DESCRIPTION OF THE TASK: Pictures excluded, return the lines below from the first through the line holding "zugesprochen.".

##### RECORDS

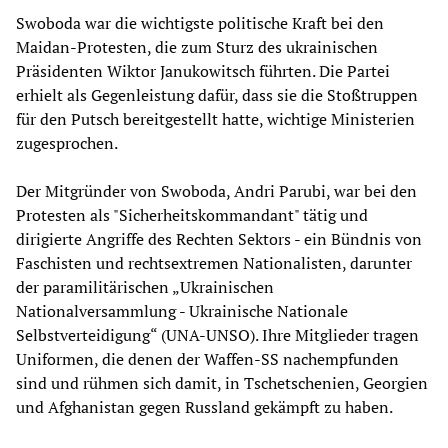
Swoboda war die wichtigste politische Kraft bei den
Maidan-Protesten, die zum Sturz des ukrainischen
Präsidenten Wiktor Janukowitsch führten. Die Partei
erhielt als Gegenleistung dafür, dass sie die Stoßtruppen
für den Putsch bereitgestellt hatte, wichtige Ministerien
zugesprochen.
Der Mitgründer von Swoboda, Andri Parubi, war bei den
Protesten als "Sicherheitskommandant" tätig und
dirigierte Angriffe des Rechten Sektors - ein Bündnis von
Faschisten und rechtsextremen Nationalisten, darunter
der paramilitärischen „Ukrainischen
Nationalversammlung - Ukrainische Nationale
Selbstverteidigung“ (UNA-UNSO). Ihre Mitglieder tragen
Uniformen, die denen der Waffen-SS nachempfunden
sind und rühmen sich damit, in Tschetschenien, Georgien
und Afghanistan gegen Russland gekämpft zu haben.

##########

WRITTEN SOLUTION:
Swoboda war die wichtigste politische Kraft bei den
Maidan-Protesten, die zum Sturz des ukrainischen
Präsidenten Wiktor Janukowitsch führten. Die Partei
erhielt als Gegenleistung dafür, dass sie die Stoßtruppen
für den Putsch bereitgestellt hatte, wichtige Ministerien
zugesprochen.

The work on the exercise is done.